Buyer appetite for new apartments across SEQ remains strong – especially among affluent downsizers – but developers are facing a harsher reality: the cost to bring projects to market has surged beyond viable thresholds. 

The data is sobering. Apartment approvals across the region are down 9% in the year to February 2025. Meanwhile, average construction costs have jumped 19%, with high-rise builds now exceeding $6,000 per sqm. The average total build cost per dwelling in Queensland sits at $690,045. 

“Can It Be Built?” Has Replaced “Will It Sell?” 

RPM QLD Managing Director Peter Neale said that feasibility has overtaken presales as the core challenge; “Presales aren’t the hurdle they used to be. The real question is whether an apartment project can be built at all, and if so, who is capable of delivering it.” 

Labour constraints are only adding to the strain. Public infrastructure works are pulling trades away from the private sector, especially in Brisbane, stretching timelines and blowing out budgets. Fewer builders have capacity (or appetite) to take on new work. 

Shifting the Model to Manage Risk 

Developers are adapting. Basements are being reduced to single levels. Designs are being simplified. Mid-rise formats (4–8 storeys) now account for half of all new apartment supply in SEQ – not just due to planning preferences, but because they’re more viable to deliver. 

Demand Persists, But So Do Delivery Challenges 

Downsizers remain the strongest segment, particularly in Brisbane, the Gold Coast and Sunshine Coast. But expectations are high, and so are prices: 

  • Gold Coast: $18,062/sqm 
  • Brisbane: $15,877/sqm 
  • Sunshine Coast: $12,153/sqm 

These prices reflect both demand and embedded construction pressures. The premium market is holding firm, but broader affordability continues to deteriorate – and the supply gap is widening. 

A Growing Shortfall Without Clear Solutions 

Our latest SEQ Apartment report notes that the feasibility equation isn’t likely to improve soon.

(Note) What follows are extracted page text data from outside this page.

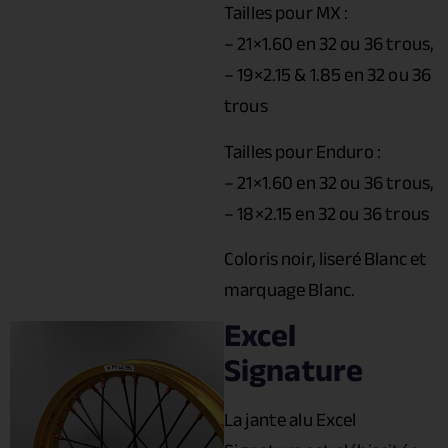
Tailles pour MX :
– 21×1.60 en 32 ou 36 trous,
– 19×2.15 & 1.85 en 32 ou 36
trous
Tailles pour Enduro :
– 21×1.60 en 32 ou 36 trous,
– 18×2.15 en 32 ou 36 trous
Coloris noir, liseré Blanc et
marquage Blanc.
Excel
Signature
La jante alu Excel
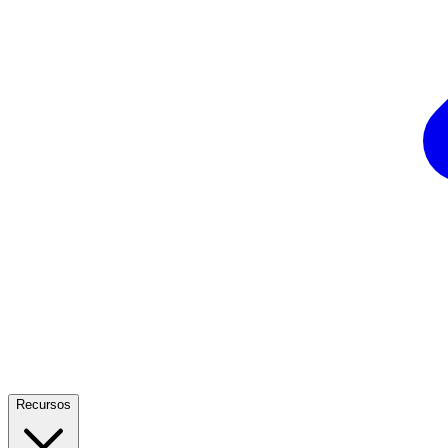
Recursos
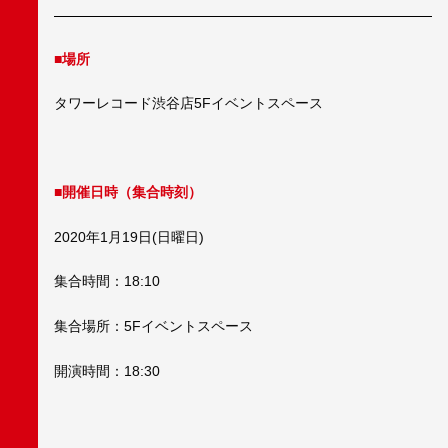
■場所
タワーレコード渋谷店5Fイベントスペース
■開催日時（集合時刻）
2020年1月19日(日曜日)
集合時間：18:10
集合場所：5Fイベントスペース
開演時間：18:30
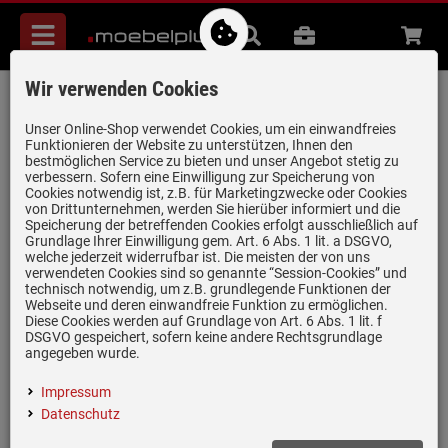
Menü
Suche
B2B
Beratung
Waren
aufkl
Wir verwenden Cookies
Blanco Andano 340/180-IF/A - 525 247
Edelstahlspüle Seidenglanz
Unser Online-Shop verwendet Cookies, um ein einwandfreies
Funktionieren der Website zu unterstützen, Ihnen den
Artikel-Nummer:
19969750
| Herstellernummer:
525247
|
bestmöglichen Service zu bieten und unser Angebot stetig zu
verbessern. Sofern eine Einwilligung zur Speicherung von
EAN:
4020684711944
Cookies notwendig ist, z.B. für Marketingzwecke oder Cookies
von Drittunternehmen, werden Sie hierüber informiert und die
Speicherung der betreffenden Cookies erfolgt ausschließlich auf
Grundlage Ihrer Einwilligung gem. Art. 6 Abs. 1 lit. a DSGVO,
welche jederzeit widerrufbar ist. Die meisten der von uns
verwendeten Cookies sind so genannte “Session-Cookies” und
technisch notwendig, um z.B. grundlegende Funktionen der
Webseite und deren einwandfreie Funktion zu ermöglichen.
Diese Cookies werden auf Grundlage von Art. 6 Abs. 1 lit. f
DSGVO gespeichert, sofern keine andere Rechtsgrundlage
angegeben wurde.
Impressum
Einloggen und Bewertung schreiben
Datenschutz
Inklusive 5 Jahre Garantie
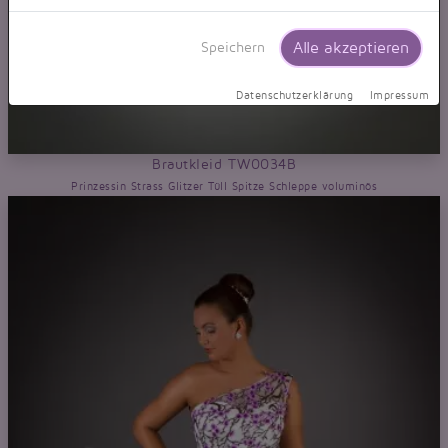
Alle akzeptieren
Speichern
Datenschutzerklärung
Impressum
Brautkleid TW0034B
Prinzessin Strass Glitzer Tüll Spitze Schleppe voluminös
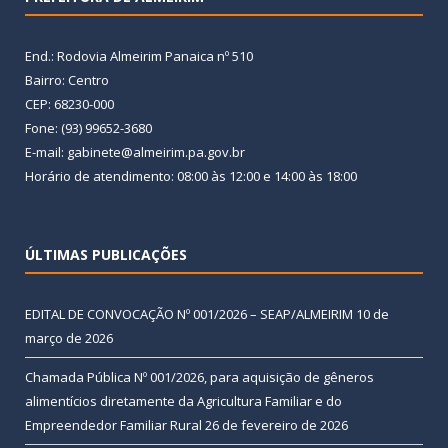
End.: Rodovia Almeirim Panaica nº 510
Bairro: Centro
CEP: 68230-000
Fone: (93) 99652-3680
E-mail: gabinete@almeirim.pa.gov.br
Horário de atendimento: 08:00 às 12:00 e 14:00 às 18:00
ÚLTIMAS PUBLICAÇÕES
EDITAL DE CONVOCAÇÃO Nº 001/2026 – SEAP/ALMEIRIM
10 de
março de 2026
Chamada Pública Nº 001/2026, para aquisição de gêneros
alimentícios diretamente da Agricultura Familiar e do
Empreendedor Familiar Rural
26 de fevereiro de 2026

Construction costs remain elevated, and the labour shortage persists. “The SEQRP targets a tripling of medium and high density housing by 2046,” Peter said. “But without major reform or intervention, hitting that target will be difficult – especially in Brisbane and the Gold Coast, which are expected to carry 87% of the uplift.” 

In the meantime, developers are making tough calls – scale back, reconfigure, or pause. 

“The market isn’t broken,” Peter said. “There is demand. But without a feasible delivery path, new apartment supply in SEQ will continue to lag – and the housing shortfall will deepen.”